Work with the board more effectively. Not working well with the BOD is the fastest and surest way to compromise the strategy, impede productivity, and sabotage your own advancement.
Hire the best and brightest. The simplest explanation for their failure is many CEOs don’t hire the best talent and then compensate them fairly and competitively. .
Have a succession plan. Identify your top talent and dedicate your resources to creating experiences and skill building to move these people through the pipeline.
Fire when necessary. Not firing underachievers not only obstructs progress, it prevents your placing a top performer in a key position, which encumbers short term gains and delays the long term ones.

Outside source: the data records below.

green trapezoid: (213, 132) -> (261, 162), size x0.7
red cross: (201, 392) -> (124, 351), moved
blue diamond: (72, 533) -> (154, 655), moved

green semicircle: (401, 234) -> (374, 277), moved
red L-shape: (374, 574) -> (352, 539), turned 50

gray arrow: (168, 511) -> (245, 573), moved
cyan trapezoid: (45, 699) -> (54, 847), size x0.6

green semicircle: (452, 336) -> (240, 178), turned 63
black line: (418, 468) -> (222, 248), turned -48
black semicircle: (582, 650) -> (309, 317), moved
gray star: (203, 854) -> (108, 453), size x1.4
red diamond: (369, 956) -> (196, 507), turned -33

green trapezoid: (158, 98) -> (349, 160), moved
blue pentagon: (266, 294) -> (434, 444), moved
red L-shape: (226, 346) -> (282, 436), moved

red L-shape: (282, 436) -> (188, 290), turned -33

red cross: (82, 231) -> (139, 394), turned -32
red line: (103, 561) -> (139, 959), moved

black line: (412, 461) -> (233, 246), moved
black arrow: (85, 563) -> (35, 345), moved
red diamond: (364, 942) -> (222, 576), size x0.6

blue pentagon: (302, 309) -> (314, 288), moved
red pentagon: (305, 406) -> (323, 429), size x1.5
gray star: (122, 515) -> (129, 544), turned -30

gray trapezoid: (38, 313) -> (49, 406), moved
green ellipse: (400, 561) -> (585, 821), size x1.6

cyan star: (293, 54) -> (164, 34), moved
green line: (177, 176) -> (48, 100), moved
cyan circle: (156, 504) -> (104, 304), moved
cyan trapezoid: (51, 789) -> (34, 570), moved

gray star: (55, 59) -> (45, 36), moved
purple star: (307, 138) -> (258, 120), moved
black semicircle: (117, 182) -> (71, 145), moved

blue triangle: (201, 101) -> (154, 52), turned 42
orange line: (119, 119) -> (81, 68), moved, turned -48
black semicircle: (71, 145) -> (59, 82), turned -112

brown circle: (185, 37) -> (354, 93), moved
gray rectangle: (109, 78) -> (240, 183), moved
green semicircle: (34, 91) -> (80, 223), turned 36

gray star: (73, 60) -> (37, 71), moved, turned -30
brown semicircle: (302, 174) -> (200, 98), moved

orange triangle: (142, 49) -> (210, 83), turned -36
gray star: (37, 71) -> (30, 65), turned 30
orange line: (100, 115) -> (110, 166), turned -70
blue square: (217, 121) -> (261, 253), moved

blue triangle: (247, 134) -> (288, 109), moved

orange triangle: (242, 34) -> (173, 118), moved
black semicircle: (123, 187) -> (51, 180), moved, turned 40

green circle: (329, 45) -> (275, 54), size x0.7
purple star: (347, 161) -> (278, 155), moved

Realize that what got you here won’t get you beyond. Independent thinking and self-reliance probably help explain why you are an executive. But the very tendencies that got you here won’t get you to the next level of success. At the top, cohesive efforts, democratic leadership, and active listening tend to be underdeveloped but much-appreciated behaviors.
Concentrate on strategy. Running any kind of organization lends itself to handling the day-to-day issues. However, only those leaders who dedicate time to developing a strong strategy ever take the organization to new levels of success.
Hold your team accountable. Not making senior members responsible for the execution of the strategy you took the time to develop is a common mistake CEOs make.
Champion change. The only constant is change. CEOs who can’t or won’t champion change and then become an agent for its implementation doom the organization to the limitations of the status quo.
Understand that delegation always trumps motivation. Yet many CEOs perceive an advantage to an “open door policy” that invites people to drop in anytime. First, time is your only non-renewable asset, so squandering it cannot be in the best interest of the organization. Second, even though availability and responsiveness are laudable leadership qualities, building dependence is not.
Put your own action orientation on hold. With your leadership, others will accomplish impressive goals, but your job is to lead the work, not do it.